Claude API Pricing — May 2026
Definitive Claude API pricing reference. Per-1M-token rates for Opus 4.7, Sonnet 4, and Haiku 3.5, plus cached-input pricing, batch tier discounts, the Opus 4.7 tokenizer drift, and a clean comparison vs OpenAI, Gemini, and DeepSeek.
Claude model line, list pricing
| Model | Input /1M | Cached /1M | Output /1M | Context |
|---|---|---|---|---|
| Claude Opus 4.7 Coding Arena #1 at 1567 Elo. New tokenizer produces ~35% more tokens per input vs 4.6 — list price unchanged but effective cost rose. | $5.00 | $0.50 | $25.00 | 500K |
| Claude Sonnet 4 The default workhorse tier.
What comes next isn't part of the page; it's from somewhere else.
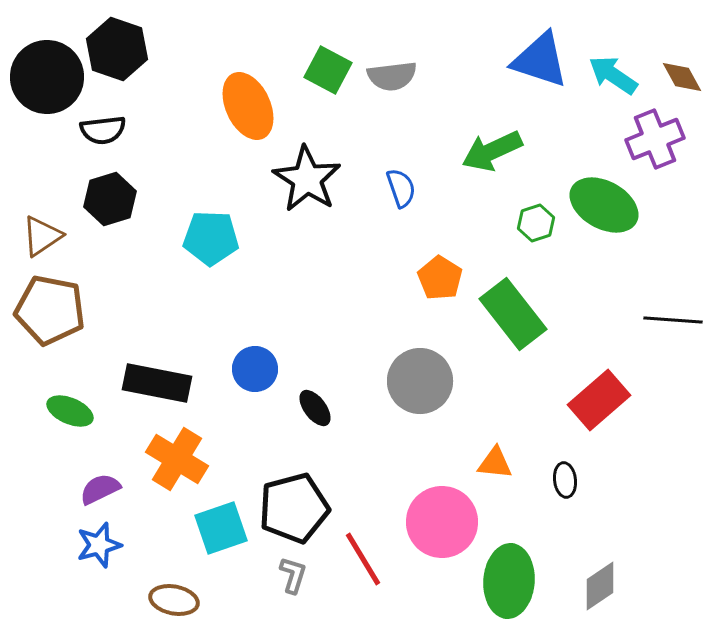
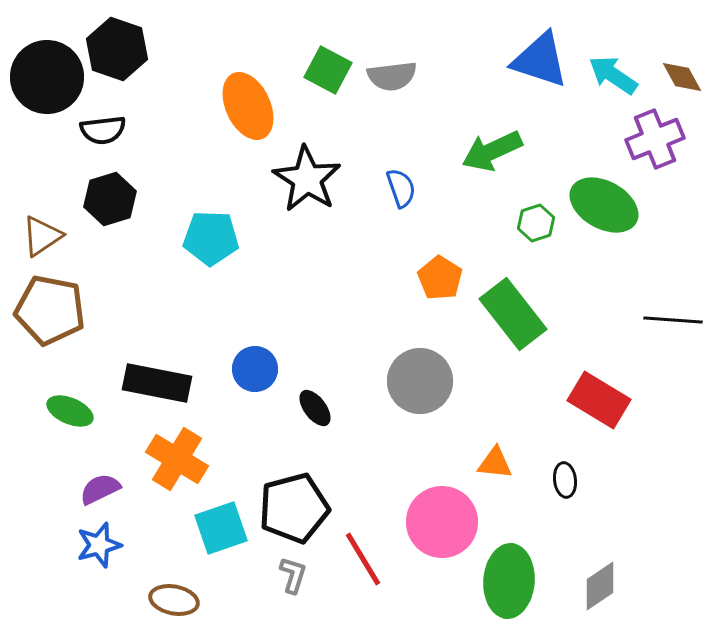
red rectangle at (599, 400): rotated 72 degrees clockwise
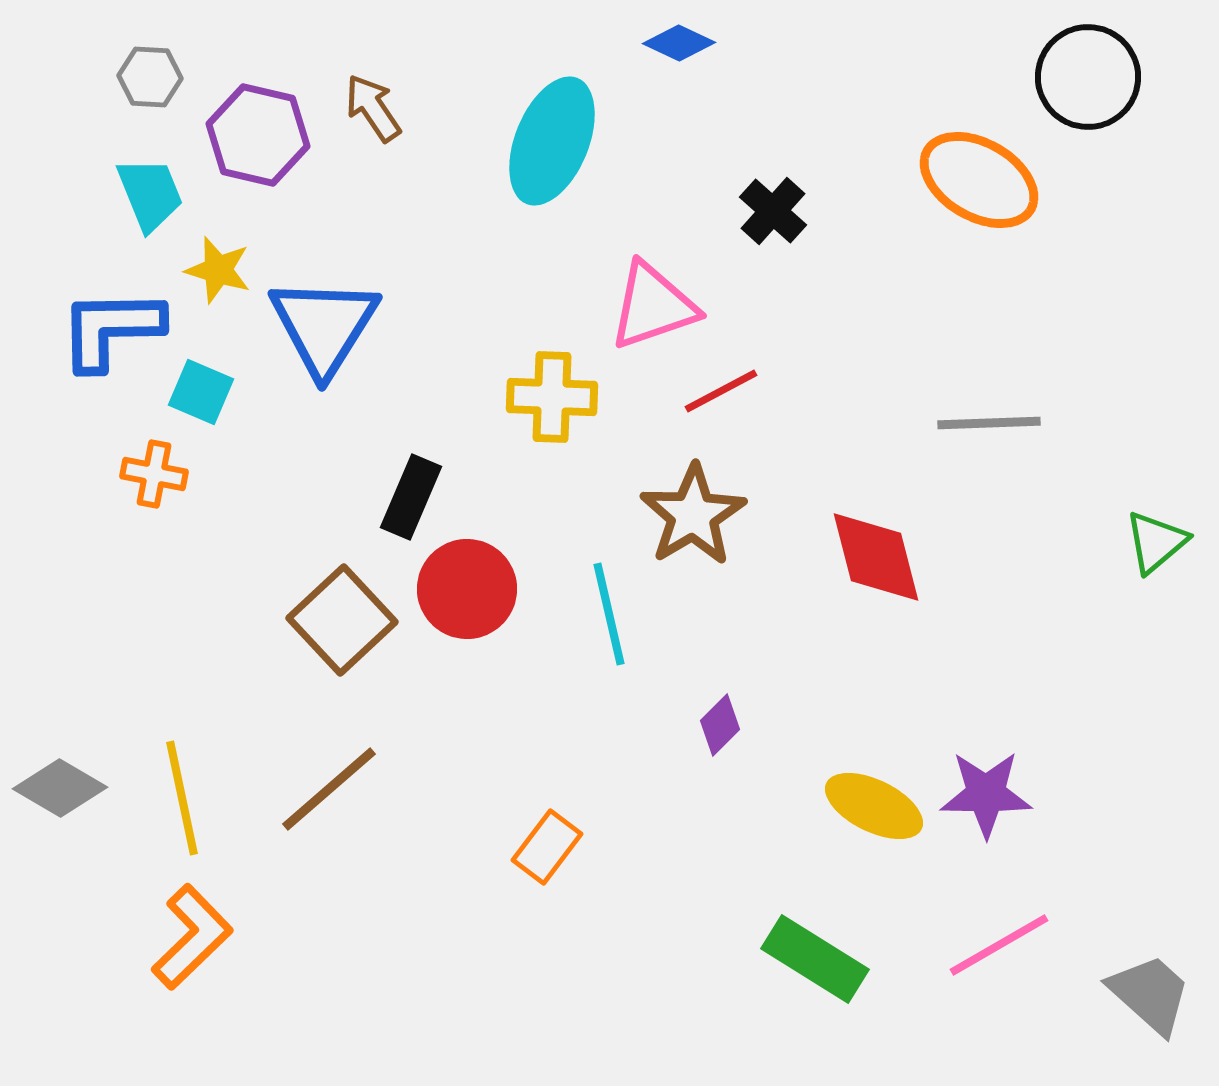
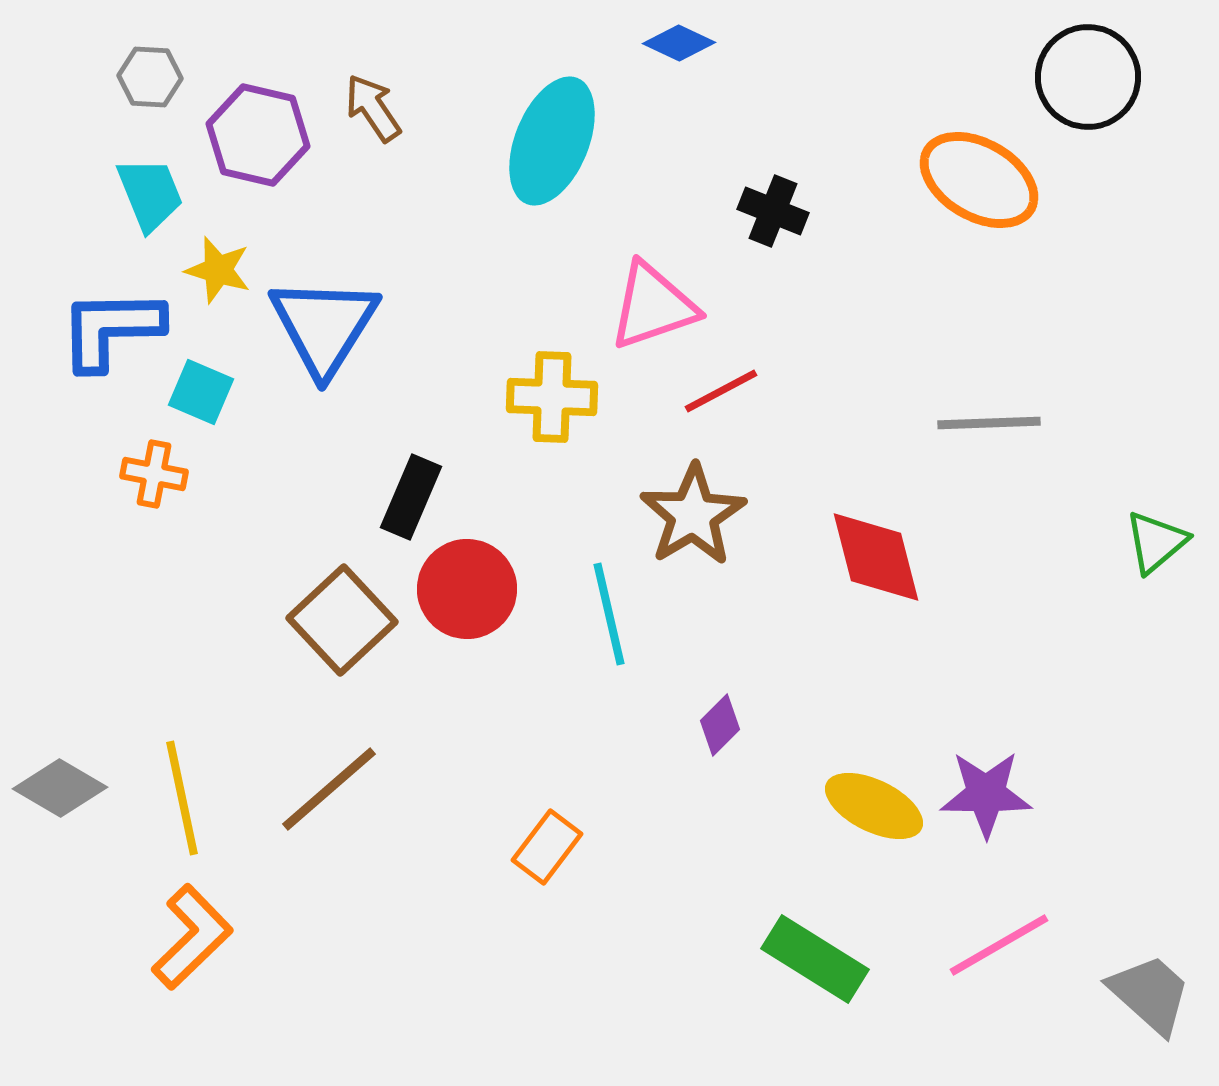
black cross: rotated 20 degrees counterclockwise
Strong tool-use, agentic coding, and long-context reasoning at a fraction of Opus pricing. | $3.00 | $0.30 | $15.00 | 1M |
| Claude Haiku 3.5 Cheapest Anthropic tier. Suited to classification, extraction, and routing. Quality is well below Sonnet but throughput is high. | $0.80 | $0.08 | $4.00 | 200K |
All prices in USD per 1M tokens. Cached column is the per-1M rate for cache hits — 90% off list. Cache writes are 25% more expensive than list. Default cache TTL is 5 minutes.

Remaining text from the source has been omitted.